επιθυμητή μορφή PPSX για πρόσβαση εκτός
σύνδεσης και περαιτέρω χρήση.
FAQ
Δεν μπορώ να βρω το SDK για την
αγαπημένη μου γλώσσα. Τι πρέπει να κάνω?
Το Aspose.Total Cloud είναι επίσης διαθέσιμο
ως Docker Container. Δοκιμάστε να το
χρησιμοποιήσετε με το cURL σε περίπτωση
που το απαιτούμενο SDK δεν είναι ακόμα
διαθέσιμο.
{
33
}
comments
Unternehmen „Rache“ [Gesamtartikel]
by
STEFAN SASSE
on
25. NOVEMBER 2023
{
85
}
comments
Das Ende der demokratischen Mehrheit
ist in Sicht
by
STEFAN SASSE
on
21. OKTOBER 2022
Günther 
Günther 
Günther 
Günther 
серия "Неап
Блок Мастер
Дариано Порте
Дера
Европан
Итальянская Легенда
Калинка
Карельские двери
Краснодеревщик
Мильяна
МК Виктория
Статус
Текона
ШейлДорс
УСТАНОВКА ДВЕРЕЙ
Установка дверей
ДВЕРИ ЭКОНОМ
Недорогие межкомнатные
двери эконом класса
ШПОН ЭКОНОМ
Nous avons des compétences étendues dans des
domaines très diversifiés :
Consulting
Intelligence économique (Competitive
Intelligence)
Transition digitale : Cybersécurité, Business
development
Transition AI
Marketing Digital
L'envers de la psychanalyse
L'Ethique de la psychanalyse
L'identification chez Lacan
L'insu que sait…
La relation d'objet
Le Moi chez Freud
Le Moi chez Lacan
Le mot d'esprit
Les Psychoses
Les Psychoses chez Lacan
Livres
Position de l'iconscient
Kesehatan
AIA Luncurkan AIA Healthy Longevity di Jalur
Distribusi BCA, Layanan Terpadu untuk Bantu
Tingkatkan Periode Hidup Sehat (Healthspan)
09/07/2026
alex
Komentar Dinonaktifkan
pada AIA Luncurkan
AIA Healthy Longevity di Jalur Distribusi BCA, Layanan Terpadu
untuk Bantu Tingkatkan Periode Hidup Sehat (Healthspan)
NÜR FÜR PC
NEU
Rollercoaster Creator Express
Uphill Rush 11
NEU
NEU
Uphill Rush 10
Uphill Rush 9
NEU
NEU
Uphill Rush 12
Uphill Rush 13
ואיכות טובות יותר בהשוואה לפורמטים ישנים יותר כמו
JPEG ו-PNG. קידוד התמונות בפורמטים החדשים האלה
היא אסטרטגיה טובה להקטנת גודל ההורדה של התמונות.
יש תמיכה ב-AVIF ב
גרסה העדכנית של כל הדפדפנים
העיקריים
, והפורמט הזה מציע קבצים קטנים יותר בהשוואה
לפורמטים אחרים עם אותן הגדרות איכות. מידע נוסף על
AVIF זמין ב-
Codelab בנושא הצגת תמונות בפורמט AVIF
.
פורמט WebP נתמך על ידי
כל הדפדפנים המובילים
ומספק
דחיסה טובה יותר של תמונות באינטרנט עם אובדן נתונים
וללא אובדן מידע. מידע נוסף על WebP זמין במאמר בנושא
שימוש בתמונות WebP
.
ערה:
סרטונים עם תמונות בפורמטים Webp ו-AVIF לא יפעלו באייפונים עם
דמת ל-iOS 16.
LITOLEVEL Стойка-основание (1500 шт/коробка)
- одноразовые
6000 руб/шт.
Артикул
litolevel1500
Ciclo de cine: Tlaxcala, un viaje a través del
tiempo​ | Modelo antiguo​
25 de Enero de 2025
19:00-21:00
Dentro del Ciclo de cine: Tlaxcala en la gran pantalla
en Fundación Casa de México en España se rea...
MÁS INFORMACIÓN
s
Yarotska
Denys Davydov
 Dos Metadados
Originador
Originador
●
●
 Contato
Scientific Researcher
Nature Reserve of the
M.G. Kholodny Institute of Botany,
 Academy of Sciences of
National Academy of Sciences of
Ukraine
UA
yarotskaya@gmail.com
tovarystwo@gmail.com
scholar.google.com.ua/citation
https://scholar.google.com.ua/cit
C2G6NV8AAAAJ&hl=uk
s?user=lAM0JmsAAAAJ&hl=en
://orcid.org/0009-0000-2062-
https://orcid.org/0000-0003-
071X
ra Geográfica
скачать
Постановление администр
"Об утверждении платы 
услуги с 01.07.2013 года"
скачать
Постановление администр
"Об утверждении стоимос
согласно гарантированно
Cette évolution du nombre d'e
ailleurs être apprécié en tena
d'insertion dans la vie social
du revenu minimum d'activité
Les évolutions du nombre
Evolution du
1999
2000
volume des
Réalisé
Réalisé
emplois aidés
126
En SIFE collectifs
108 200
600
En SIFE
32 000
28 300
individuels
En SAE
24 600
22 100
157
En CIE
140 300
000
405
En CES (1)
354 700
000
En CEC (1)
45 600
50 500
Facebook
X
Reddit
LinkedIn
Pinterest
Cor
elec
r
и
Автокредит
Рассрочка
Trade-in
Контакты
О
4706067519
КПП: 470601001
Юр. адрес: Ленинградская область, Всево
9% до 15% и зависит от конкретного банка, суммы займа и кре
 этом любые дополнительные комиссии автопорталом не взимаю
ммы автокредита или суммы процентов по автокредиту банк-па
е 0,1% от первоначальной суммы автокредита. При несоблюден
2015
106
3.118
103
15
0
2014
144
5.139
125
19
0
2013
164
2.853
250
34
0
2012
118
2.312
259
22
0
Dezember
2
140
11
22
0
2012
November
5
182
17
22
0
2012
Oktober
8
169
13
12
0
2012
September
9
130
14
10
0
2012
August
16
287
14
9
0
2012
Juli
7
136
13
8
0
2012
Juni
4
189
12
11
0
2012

Task goal ▸
All of the material, start to finish, should be retyped exactly.

Reply ▸
επιθυμητή μορφή PPSX για πρόσβαση εκτός
σύνδεσης και περαιτέρω χρήση.
FAQ
Δεν μπορώ να βρω το SDK για την
αγαπημένη μου γλώσσα. Τι πρέπει να κάνω?
Το Aspose.Total Cloud είναι επίσης διαθέσιμο
ως Docker Container. Δοκιμάστε να το
χρησιμοποιήσετε με το cURL σε περίπτωση
που το απαιτούμενο SDK δεν είναι ακόμα
διαθέσιμο.
{
33
}
comments
Unternehmen „Rache“ [Gesamtartikel]
by
STEFAN SASSE
on
25. NOVEMBER 2023
{
85
}
comments
Das Ende der demokratischen Mehrheit
ist in Sicht
by
STEFAN SASSE
on
21. OKTOBER 2022
Günther 
Günther 
Günther 
Günther 
серия "Неап
Блок Мастер
Дариано Порте
Дера
Европан
Итальянская Легенда
Калинка
Карельские двери
Краснодеревщик
Мильяна
МК Виктория
Статус
Текона
ШейлДорс
УСТАНОВКА ДВЕРЕЙ
Установка дверей
ДВЕРИ ЭКОНОМ
Недорогие межкомнатные
двери эконом класса
ШПОН ЭКОНОМ
Nous avons des compétences étendues dans des
domaines très diversifiés :
Consulting
Intelligence économique (Competitive
Intelligence)
Transition digitale : Cybersécurité, Business
development
Transition AI
Marketing Digital
L'envers de la psychanalyse
L'Ethique de la psychanalyse
L'identification chez Lacan
L'insu que sait…
La relation d'objet
Le Moi chez Freud
Le Moi chez Lacan
Le mot d'esprit
Les Psychoses
Les Psychoses chez Lacan
Livres
Position de l'iconscient
Kesehatan
AIA Luncurkan AIA Healthy Longevity di Jalur
Distribusi BCA, Layanan Terpadu untuk Bantu
Tingkatkan Periode Hidup Sehat (Healthspan)
09/07/2026
alex
Komentar Dinonaktifkan
pada AIA Luncurkan
AIA Healthy Longevity di Jalur Distribusi BCA, Layanan Terpadu
untuk Bantu Tingkatkan Periode Hidup Sehat (Healthspan)
NÜR FÜR PC
NEU
Rollercoaster Creator Express
Uphill Rush 11
NEU
NEU
Uphill Rush 10
Uphill Rush 9
NEU
NEU
Uphill Rush 12
Uphill Rush 13
ואיכות טובות יותר בהשוואה לפורמטים ישנים יותר כמו
JPEG ו-PNG. קידוד התמונות בפורמטים החדשים האלה
היא אסטרטגיה טובה להקטנת גודל ההורדה של התמונות.
יש תמיכה ב-AVIF ב
גרסה העדכנית של כל הדפדפנים
העיקריים
, והפורמט הזה מציע קבצים קטנים יותר בהשוואה
לפורמטים אחרים עם אותן הגדרות איכות. מידע נוסף על
AVIF זמין ב-
Codelab בנושא הצגת תמונות בפורמט AVIF
.
פורמט WebP נתמך על ידי
כל הדפדפנים המובילים
ומספק
דחיסה טובה יותר של תמונות באינטרנט עם אובדן נתונים
וללא אובדן מידע. מידע נוסף על WebP זמין במאמר בנושא
שימוש בתמונות WebP
.
ערה:
סרטונים עם תמונות בפורמטים Webp ו-AVIF לא יפעלו באייפונים עם
דמת ל-iOS 16.
LITOLEVEL Стойка-основание (1500 шт/коробка)
- одноразовые
6000 руб/шт.
Артикул
litolevel1500
Ciclo de cine: Tlaxcala, un viaje a través del
tiempo​ | Modelo antiguo​
25 de Enero de 2025
19:00-21:00
Dentro del Ciclo de cine: Tlaxcala en la gran pantalla
en Fundación Casa de México en España se rea...
MÁS INFORMACIÓN
s
Yarotska
Denys Davydov
 Dos Metadados
Originador
Originador
●
●
 Contato
Scientific Researcher
Nature Reserve of the
M.G. Kholodny Institute of Botany,
 Academy of Sciences of
National Academy of Sciences of
Ukraine
UA
yarotskaya@gmail.com
tovarystwo@gmail.com
scholar.google.com.ua/citation
https://scholar.google.com.ua/cit
C2G6NV8AAAAJ&hl=uk
s?user=lAM0JmsAAAAJ&hl=en
://orcid.org/0009-0000-2062-
https://orcid.org/0000-0003-
071X
ra Geográfica
скачать
Постановление администр
"Об утверждении платы 
услуги с 01.07.2013 года"
скачать
Постановление администр
"Об утверждении стоимос
согласно гарантированно
Cette évolution du nombre d'e
ailleurs être apprécié en tena
d'insertion dans la vie social
du revenu minimum d'activité
Les évolutions du nombre
Evolution du
1999
2000
volume des
Réalisé
Réalisé
emplois aidés
126
En SIFE collectifs
108 200
600
En SIFE
32 000
28 300
individuels
En SAE
24 600
22 100
157
En CIE
140 300
000
405
En CES (1)
354 700
000
En CEC (1)
45 600
50 500
Facebook
X
Reddit
LinkedIn
Pinterest
Cor
elec
r
и
Автокредит
Рассрочка
Trade-in
Контакты
О
4706067519
КПП: 470601001
Юр. адрес: Ленинградская область, Всево
9% до 15% и зависит от конкретного банка, суммы займа и кре
 этом любые дополнительные комиссии автопорталом не взимаю
ммы автокредита или суммы процентов по автокредиту банк-па
е 0,1% от первоначальной суммы автокредита. При несоблюден
2015
106
3.118
103
15
0
2014
144
5.139
125
19
0
2013
164
2.853
250
34
0
2012
118
2.312
259
22
0
Dezember
2
140
11
22
0
2012
November
5
182
17
22
0
2012
Oktober
8
169
13
12
0
2012
September
9
130
14
10
0
2012
August
16
287
14
9
0
2012
Juli
7
136
13
8
0
2012
Juni
4
189
12
11
0
2012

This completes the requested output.